In the second stage, tRNAscan-SE extracts the DNA subsequences identified as possible tRNAs and passes only these segments to an RNA search program in the Cove program suite (covels) for analysis. Cove programs look for tRNAs in a very different way. A probabilistic model for tRNA has been developed by aligning known tRNAs and giving a base-specific probability score to every nucleotide in the tRNA model. Also, Cove uses a special method for capturing secondary RNA structure information using a type of language referred to as a stochastic context-free grammar (SCFG). Cove applies this probabilistic model to the entire windowed sequence, and produces a probability score that the sequence matches the tRNA model. If the score exceeds 20.0 bits, the tRNA is considered a true tRNA (based on empirical studies in ref. 2).

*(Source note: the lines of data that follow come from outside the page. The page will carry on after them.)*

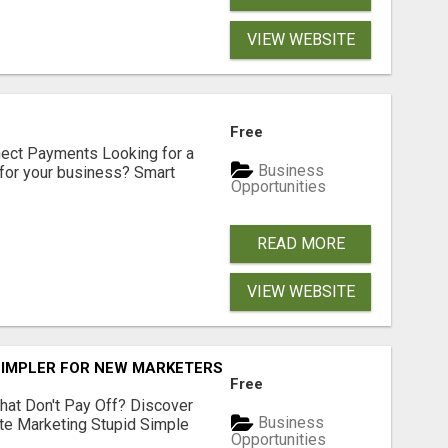
VIEW WEBSITE
Free
nect Payments Looking for a
Business
for your business? Smart
Opportunities
READ MORE
VIEW WEBSITE
SIMPLER FOR NEW MARKETERS READY TO TAKE ACTION
Free
hat Don't Pay Off? Discover
Business
ate Marketing Stupid Simple
Opportunities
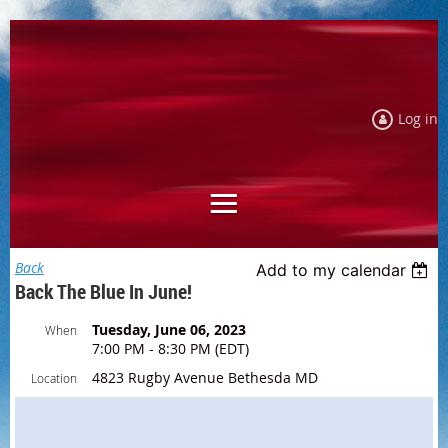
Log in
Back
Add to my calendar
Back The Blue In June!
Tuesday, June 06, 2023
When
7:00 PM - 8:30 PM (EDT)
4823 Rugby Avenue Bethesda MD
Location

In the final phase, tRNAscan-SE takes those tRNAs confirmed as such and runs another Cove program (coves) that displays RNA secondary structure. The tRNA type is predicted by identifying the anticodon within the structure output. Introns are also automatically identified from the structure output as runs of five or more consecutive non-consensus nucleotides within the anticodon loop.

Pseudogene Detection

tRNAscan-SE uses heuristics to try to distinguish pseudogenes from true tRNAs, primarily on lack of tRNA-like secondary structure. A second tRNA covariance model was created from the original 1415-tRNA alignment, under the constraint that no secondary structure is conserved (this model is effectively just a sequence profile, or hidden Markov model (HMM)). By subtracting a tRNA's similarity score to the primary structure-only model ("HMM Score" column) from that using the complete tRNA model, a secondary structure-only score ("2'Str Score" column) is obtained. We have observed that tRNAs with low scores for either component of the total score were often pseudogenes. Thus, tRNAs are marked as likely pseudogenes if they have either a score of less than 10 bits for the primary sequence component of the total score (HMM Score), or a score of less than 5 bits for the secondary structure component (2'Str Score) of the total score. Selenocysteine tRNAs are not checked by these rules since they have atypical primary and secondary structure. Also, use of the -O option (search for organellar tRNAs) disables pseudogene checking since these criteria are geared towards detecting cytoplasmic pseudogenes (some true non-eukaryotic tRNA are marked as pseudogenes by this analysis).

tRNA with Anticodon CAT

The current version of tRNAscan-SE does not include the analysis of identifying between initiator tRNA-Met, elongator tRNA-Met, and tRNA-Ile with anticodon CAT. The annotations presented in this database, therefore, do not distinguish these tRNAs. This feature may be included in the future version of tRNAscan-SE.

For more details on the program algorithm & implementation, see the Nucleic Acids Research paper (Lowe & Eddy, 1997).